The Musicality of Words Pt 4

Dean DiLuzio, Staff Writer

In this creative non-fiction series, staff writer Dean DiLuzio takes you on his journey to Florida, where a chance meeting turned an otherwise ordinary night into a symphony of music and friendship.

He was smoking a cigarette, and he wasn’t fusing his lips to some metal contraption of nicotine emission. He was smoking an actual cigarette. The ones bad for your health. So I asked him for one, and then we started talking.

A month later I had found my words musically, but I had not found the sounds. I could sing karaoke, I could sing the songs of others. Him and I would have fun doing this.

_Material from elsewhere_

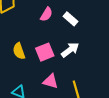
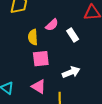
white arrow: (70, 50) -> (71, 72), moved
yellow semicircle: (19, 51) -> (33, 37), moved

He did his own thing often, hell he even makes a living doing it to this day with record deals, and frequent bookings at independent scene type venues up North these days.

What impressed me the most was the wide array of instruments he had, the creativity. His car was packed with every instrument, ranging from keyboard to tambourine. I couldn’t name you most of the things in that car, again I’m just a karaoke enthusiast not a musician. I was fortunate to know one, however.

Our friendship continued and developed, the karaoke was done just for shits and giggles because I would get bored sitting in the crowd doing nothing. There were a few times I got to meet the bands he was headlining with.

One night he told me, “It’s alright, you’re a writer, not a musician.” No one knew me any better. While I enjoyed semi decently singing Mrs. Robinson while he jammed out on his instruments at places with psychedelic carpet backdrops, I didn’t enjoy it as a means of expression. I only saw it as a way of having a little fun with one of my buddies. What I enjoyed more in our friendship was our talks. What I deeply enjoyed was the musicality to our exchange of words, the verbal symphony often was applauded with our own laughter.

For a good deal of time, I was on the borders of his world. He knew I wrote but I never went into further detail, remaining vague was key in evading having to open my words up to critique. I was always working on something, or there was always some little thing I didn’t want to jinx; or so the story went.